Dave was weird. There is no other way to say it. He would disappear for hours, sometimes days, at a time, and whenever Brian or I would ask where he had been, we were greeted with the same response: "Don't worry about it." He would often cook up some pasta and disappear into the bathroom. I have no idea what the guy did all summer. I really don't.

Dave's room in our house was nothing short of amazing. Despite having lived (at the time) 22 years on this Earth, he had nearly no possessions. His bed was some cushion apparatus that he fished out of a garbage bin. He had a few t-shirts stacked in the corner, about 6 or 7 hawaiian shirts in the closet, and a guitar. And that's it. Maybe he was on the lam or something.

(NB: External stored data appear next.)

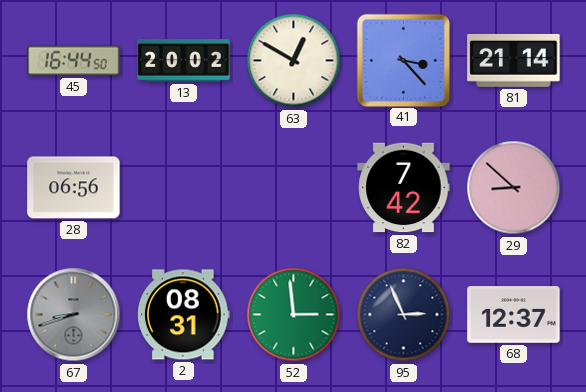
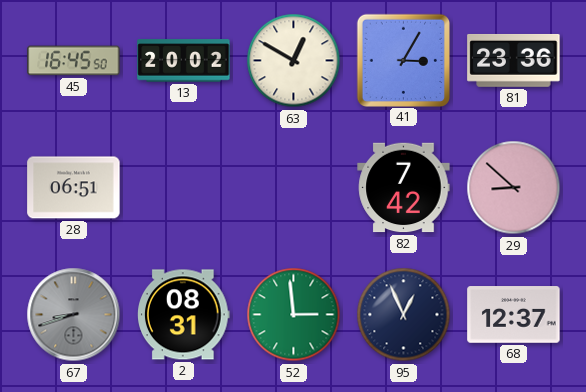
45: 16:44 -> 16:45
41: 3:23 -> 3:05
81: 21:14 -> 23:36
28: 06:56 -> 06:51
95: 2:56 -> 12:56
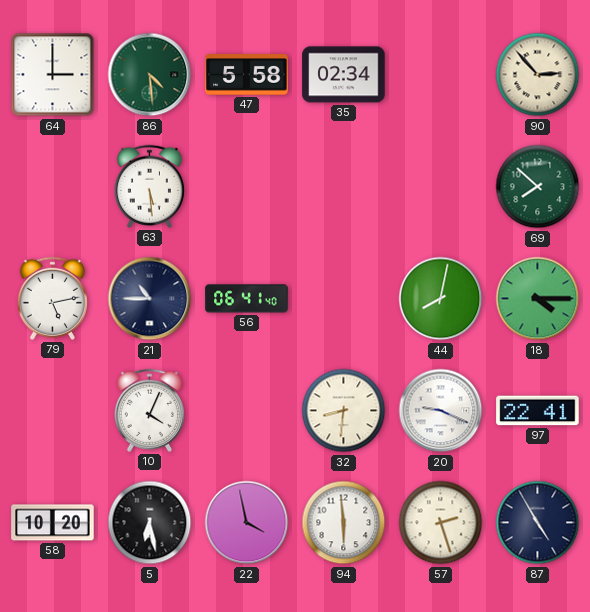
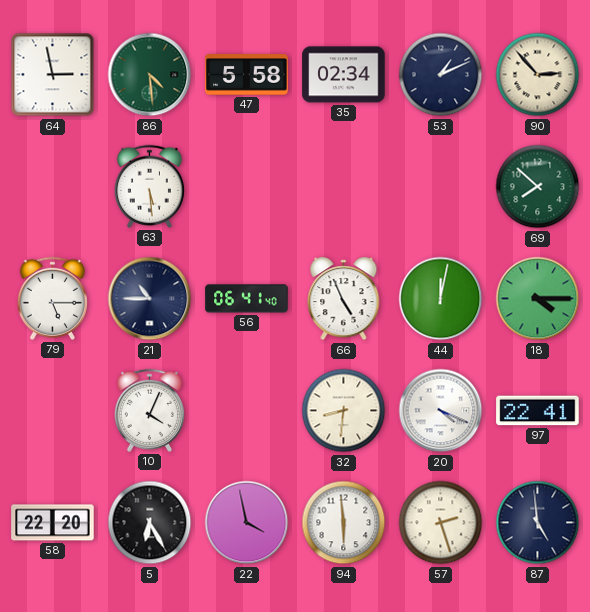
64: 3:00 -> 2:58
53: none -> 1:11
79: 5:13 -> 5:15
66: none -> 4:56
44: 8:02 -> 12:02
20: 9:19 -> 4:19
58: 10:20 -> 22:20
5: 6:28 -> 6:25
87: 4:55 -> 4:59
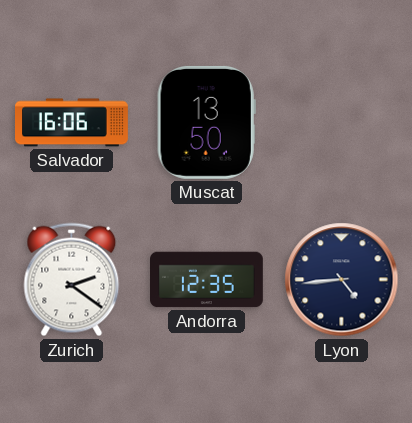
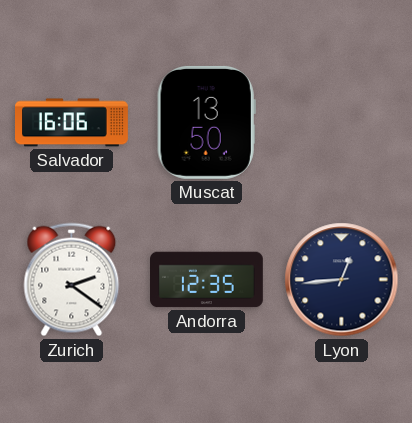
Lyon: 4:44 -> 12:44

So, obviously, I decided to follow one impulsive decision with a questionable one - I trusted Dave to go check out a place on the boardwalk for me. He reported back that the place was "solid" and that, apparently, was good enough for me. I cut a check the next day and sent it off, and started preparing to make the move across country at the end of March.

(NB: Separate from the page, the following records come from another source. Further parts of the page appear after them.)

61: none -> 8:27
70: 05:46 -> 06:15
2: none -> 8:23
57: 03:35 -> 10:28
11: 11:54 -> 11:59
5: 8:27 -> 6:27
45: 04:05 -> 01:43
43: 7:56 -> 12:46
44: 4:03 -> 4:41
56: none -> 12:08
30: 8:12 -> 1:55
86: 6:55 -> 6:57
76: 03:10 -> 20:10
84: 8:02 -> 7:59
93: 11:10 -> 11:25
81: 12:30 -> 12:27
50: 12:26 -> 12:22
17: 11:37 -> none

I went home to visit my parents and my brother and sister in northeast Ohio just before I left. I think they thought I was utterly insane. I had no job to which I was going, in a sweet economy no less, and no real plan at all except to go there and just "figure it out." California offered no "reciprocity" to lawyers from other states (i.e., you don't have to take the bar exam). So, naturally, off I went.

My original plan for the trip was to buy a handheld camcorder, stop in a small town every so often, and try to convince local citizens to do this (specifically, at the 1:59 mark) across the road. I decided, though, NOT to do this because I had a huge hunk of money from my closed bank account and did not want to risk some Deliverance-type experience that would end with me married to a wolf or something and decked out day-to-day in excessive denim.

I did, however, try to take pictures of every notable or funny sign I encountered, and I did in fact buy t-shirts at crappy rest stops in every state. The trip went well for the most part. The first day I drove from Ohio to Oklahoma, and the second day I drove from Oklahoma to Flagstaff, Arizona. Let's keep in mind that it was near the end of March. Sunny skies and good weather all the way as I made my way into New Mexico.

Then, out of nowhere, snow and a ton of it. I was on a narrow-ish road in the New Mexico mountains, with two lanes of traffic going both ways. I was no stranger to driving in the snow. Ohio has a good amount of it, and for two years I lived in upstate New York, which has a sh*t-ton of it. So I turn my wipers on as semi-trucks whiz by in the other lane, each time launching mounds of slush and snow and ice onto my car. This or something else resulted in my wipers sticking. Now I'm in trouble. So I slow down and start to make my way to the side of the road. I was not sure if there were rumble strips or a guardrail, but I had to find out. Turns out there were rumble strips, and I stopped on the side of the road.

Problem was, I was in a t shirt and jeans and all of my heavier clothes were either in my parents' basement (I was moving to California) or buried somewhere in my car. I did not like the idea of sitting on the side of a mountain road in a snowstorm, so I got out and was literally slamming my wiper down on the windshield trying to break the ice. It worked. I got off at the next rest stop and asked the cashier at the convenience store if this happens a lot (the snowstorm). She said, "sometimes." What the...

After that, I eventually made it to California. Mapquest (yes, for my cross country trip, I used effing mapquest - sweet decision number 200 in less than a month) decided to forego major highways once I got into California in favor of desert-like one lane roads with no commerce in sight. See Deliverance fears above. But eventually I made it and crashed at Dave and Kyle's the first night.